Now, on to the most important facet of dance music: the tunes! The bouncy guitars, the drum licks and tight basslines that inspire office drones to do "The Worm," the electronic loops and samples that add the gloss to the mix. All of the usual suspects are here. Boy, are they ever. Outside of acts that classify themselves as electronica or techno, rarely have I ever heard so many sounds squeezed into about 40 minutes of space and time. "The Name of the Train is Hurricane" is an undulating collage of guitars (courtesy of a Glassjaw alum), multi-tracked falsetto, and synth squeezings that layer track upon track on themselves until there's seemingly a paradoxical singularity of rhythm. "Messy" and "Lightning Strikes Twice in New York" are two more numbers that typify their "you can never have enough" formula. For the most part, Men, Women, & Children are able to transmit their virulent brand disco fever. The shortcomings occur when overdone vocals collide with vacuous guitar loops and needless bells and whistles to make the music sound like Good Charlotte taking ecstasy in a seedy alley. The only cure for that is to press stop. Honestly, it's just as disconcerting as it sounds when it happens. Searching for specific songs generates problems as well. Due to the above-mentioned amount of production, a lot of the songs tend to blend into one another to form a shapeless blob of throwback kitsch. It goes to show that it's not a problem if you borrow a retro ideal, but it becomes an issue when what you borrow one technique and use it twelve times.

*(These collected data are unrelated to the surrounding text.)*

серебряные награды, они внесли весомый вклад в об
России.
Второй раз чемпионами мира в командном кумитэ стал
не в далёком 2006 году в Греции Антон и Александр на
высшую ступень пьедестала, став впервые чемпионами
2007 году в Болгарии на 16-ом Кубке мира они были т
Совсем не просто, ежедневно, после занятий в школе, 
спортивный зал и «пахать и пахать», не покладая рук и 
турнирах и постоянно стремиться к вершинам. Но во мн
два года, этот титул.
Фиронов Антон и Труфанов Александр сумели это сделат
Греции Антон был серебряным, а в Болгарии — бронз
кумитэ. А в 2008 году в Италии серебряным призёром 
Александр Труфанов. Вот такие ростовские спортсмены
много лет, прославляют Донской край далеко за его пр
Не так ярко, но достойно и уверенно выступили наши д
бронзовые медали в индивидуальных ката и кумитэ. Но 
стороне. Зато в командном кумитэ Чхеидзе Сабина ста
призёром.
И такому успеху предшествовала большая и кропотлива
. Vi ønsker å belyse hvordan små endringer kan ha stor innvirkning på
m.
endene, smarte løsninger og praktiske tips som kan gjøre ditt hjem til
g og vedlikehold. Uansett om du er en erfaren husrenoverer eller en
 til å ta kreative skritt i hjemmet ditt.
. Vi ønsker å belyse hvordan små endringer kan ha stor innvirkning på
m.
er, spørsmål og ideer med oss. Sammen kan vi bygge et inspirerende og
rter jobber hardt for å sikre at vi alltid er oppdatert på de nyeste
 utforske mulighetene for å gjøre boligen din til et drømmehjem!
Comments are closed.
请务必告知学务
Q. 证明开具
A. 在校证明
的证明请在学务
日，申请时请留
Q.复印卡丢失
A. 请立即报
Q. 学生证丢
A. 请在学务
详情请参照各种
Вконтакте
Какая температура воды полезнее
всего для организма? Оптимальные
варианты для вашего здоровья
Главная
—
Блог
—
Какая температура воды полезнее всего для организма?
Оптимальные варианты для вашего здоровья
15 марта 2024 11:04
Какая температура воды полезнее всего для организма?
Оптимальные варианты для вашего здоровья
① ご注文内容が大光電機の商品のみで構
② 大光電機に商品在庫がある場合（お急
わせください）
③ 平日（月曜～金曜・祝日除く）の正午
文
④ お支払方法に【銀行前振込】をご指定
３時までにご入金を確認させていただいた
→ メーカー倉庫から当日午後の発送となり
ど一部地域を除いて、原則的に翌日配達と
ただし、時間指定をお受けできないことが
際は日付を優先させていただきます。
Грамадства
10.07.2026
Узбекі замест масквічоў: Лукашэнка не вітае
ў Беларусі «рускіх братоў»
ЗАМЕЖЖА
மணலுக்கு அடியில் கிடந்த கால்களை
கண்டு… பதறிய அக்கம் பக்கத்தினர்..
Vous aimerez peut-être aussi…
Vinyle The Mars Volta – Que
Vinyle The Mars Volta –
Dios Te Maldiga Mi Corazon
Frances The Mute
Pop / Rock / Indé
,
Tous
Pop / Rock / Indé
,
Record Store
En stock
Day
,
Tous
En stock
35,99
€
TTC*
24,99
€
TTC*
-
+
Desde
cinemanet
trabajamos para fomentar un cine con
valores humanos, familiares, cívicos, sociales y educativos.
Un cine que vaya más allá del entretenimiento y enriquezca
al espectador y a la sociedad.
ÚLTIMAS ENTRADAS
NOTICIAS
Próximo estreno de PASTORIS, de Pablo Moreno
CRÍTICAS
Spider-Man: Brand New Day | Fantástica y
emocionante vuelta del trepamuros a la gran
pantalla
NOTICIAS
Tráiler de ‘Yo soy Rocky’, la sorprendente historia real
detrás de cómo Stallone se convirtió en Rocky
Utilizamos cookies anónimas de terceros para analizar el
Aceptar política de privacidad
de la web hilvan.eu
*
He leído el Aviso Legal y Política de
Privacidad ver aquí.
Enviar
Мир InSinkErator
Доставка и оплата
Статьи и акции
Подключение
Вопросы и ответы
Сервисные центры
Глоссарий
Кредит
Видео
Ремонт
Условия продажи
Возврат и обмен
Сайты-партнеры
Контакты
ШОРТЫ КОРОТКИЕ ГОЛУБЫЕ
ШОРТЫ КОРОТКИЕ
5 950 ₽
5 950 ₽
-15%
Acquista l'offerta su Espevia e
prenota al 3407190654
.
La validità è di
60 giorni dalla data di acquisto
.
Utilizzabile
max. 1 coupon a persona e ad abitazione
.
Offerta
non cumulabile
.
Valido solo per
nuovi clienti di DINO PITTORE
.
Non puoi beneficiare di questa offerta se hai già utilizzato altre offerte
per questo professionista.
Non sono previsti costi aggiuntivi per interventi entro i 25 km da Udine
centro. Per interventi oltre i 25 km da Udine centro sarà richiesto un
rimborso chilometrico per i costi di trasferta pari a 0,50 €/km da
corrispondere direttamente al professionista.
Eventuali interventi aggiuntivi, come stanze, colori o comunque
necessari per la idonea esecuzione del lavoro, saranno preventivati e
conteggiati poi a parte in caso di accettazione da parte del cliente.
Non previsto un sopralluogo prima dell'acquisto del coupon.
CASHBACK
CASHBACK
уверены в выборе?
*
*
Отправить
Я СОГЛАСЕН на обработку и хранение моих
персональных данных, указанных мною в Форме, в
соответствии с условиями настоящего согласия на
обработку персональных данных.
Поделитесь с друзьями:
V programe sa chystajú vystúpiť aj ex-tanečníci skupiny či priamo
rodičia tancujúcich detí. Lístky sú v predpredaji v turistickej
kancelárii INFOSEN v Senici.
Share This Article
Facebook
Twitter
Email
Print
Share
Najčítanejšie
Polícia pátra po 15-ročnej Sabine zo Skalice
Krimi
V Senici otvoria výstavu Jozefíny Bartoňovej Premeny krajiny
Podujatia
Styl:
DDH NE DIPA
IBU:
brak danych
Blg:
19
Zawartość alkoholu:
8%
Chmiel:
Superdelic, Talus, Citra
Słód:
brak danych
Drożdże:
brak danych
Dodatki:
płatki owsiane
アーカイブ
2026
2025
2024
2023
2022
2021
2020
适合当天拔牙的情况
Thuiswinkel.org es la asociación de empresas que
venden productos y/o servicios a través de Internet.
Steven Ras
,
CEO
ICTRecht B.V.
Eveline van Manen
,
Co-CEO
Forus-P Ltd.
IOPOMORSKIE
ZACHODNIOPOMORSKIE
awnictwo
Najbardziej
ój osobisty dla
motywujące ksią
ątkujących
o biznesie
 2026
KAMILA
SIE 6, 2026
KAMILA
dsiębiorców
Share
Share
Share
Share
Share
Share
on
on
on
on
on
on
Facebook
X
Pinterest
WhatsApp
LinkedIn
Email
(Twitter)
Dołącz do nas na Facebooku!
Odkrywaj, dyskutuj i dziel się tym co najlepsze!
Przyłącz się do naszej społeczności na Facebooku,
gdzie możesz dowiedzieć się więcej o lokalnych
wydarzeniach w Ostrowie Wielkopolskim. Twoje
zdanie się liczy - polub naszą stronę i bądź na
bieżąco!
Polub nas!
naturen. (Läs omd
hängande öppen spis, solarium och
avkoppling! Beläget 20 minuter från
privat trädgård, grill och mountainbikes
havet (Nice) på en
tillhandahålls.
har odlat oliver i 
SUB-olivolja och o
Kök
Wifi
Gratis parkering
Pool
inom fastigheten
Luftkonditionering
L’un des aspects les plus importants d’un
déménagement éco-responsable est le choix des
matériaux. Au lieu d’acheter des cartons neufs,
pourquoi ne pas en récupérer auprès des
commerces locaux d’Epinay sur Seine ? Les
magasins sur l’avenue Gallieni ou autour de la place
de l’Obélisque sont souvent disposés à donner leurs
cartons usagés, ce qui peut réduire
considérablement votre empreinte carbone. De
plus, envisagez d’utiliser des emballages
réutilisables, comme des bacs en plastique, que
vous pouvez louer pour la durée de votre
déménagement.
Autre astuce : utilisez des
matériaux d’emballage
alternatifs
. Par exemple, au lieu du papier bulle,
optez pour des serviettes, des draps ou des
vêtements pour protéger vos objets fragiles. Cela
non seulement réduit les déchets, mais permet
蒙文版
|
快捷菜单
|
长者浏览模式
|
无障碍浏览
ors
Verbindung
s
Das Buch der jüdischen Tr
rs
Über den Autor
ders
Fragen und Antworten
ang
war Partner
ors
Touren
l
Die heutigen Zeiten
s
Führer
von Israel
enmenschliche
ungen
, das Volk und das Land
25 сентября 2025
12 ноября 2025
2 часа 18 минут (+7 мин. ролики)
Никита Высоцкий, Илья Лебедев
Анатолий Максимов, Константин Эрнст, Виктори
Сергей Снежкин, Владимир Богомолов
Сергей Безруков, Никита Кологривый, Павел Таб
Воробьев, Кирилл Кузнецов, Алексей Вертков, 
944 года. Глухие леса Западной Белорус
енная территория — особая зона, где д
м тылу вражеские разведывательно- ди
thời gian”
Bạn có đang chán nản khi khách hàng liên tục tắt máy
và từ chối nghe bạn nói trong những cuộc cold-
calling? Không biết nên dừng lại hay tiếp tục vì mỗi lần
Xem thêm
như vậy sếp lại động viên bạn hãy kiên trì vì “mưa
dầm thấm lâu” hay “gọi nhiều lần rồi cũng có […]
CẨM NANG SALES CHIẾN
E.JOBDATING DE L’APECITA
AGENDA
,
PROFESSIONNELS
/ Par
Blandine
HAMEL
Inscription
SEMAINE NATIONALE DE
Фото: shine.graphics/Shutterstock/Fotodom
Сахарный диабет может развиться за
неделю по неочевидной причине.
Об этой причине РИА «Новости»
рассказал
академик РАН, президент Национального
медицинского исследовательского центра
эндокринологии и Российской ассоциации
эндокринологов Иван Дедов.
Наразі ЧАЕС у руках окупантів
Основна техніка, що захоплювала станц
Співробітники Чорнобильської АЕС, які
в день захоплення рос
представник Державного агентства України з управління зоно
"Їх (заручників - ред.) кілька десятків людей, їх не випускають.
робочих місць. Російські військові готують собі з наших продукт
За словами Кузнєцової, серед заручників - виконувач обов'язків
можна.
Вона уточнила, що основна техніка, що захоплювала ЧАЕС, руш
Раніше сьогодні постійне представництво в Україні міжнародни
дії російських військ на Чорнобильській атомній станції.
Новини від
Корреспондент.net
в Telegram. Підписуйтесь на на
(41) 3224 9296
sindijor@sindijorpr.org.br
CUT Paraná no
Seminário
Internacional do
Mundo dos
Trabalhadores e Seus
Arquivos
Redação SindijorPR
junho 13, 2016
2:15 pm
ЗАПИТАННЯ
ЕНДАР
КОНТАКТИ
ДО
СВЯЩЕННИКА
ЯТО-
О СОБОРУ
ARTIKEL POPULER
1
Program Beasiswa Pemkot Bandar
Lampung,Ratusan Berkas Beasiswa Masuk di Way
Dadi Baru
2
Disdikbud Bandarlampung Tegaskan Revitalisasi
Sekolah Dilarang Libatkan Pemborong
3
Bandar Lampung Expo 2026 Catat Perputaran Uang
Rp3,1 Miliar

The final standard by which I judge albums suitable for dance parties is whether or not they have replay value. Do you want to hear this again? Is this an album that leaves your feet aching for more of the same punishment as they just endured? The answer here is...not really. This is the biggest disappointment of Men, Women, & Children. As you listen to it, it's infectious in its presentation and execution; after the strobe lights turn off and you're forced to go home, though, the reality sets in that you can hardly take any of these songs with you. It's analogous to your high school prom. There's a lot of glitter-laden fun and you have a damn good time shaking what was given to you via genetics...but when all is said and done, you remember everything but the music.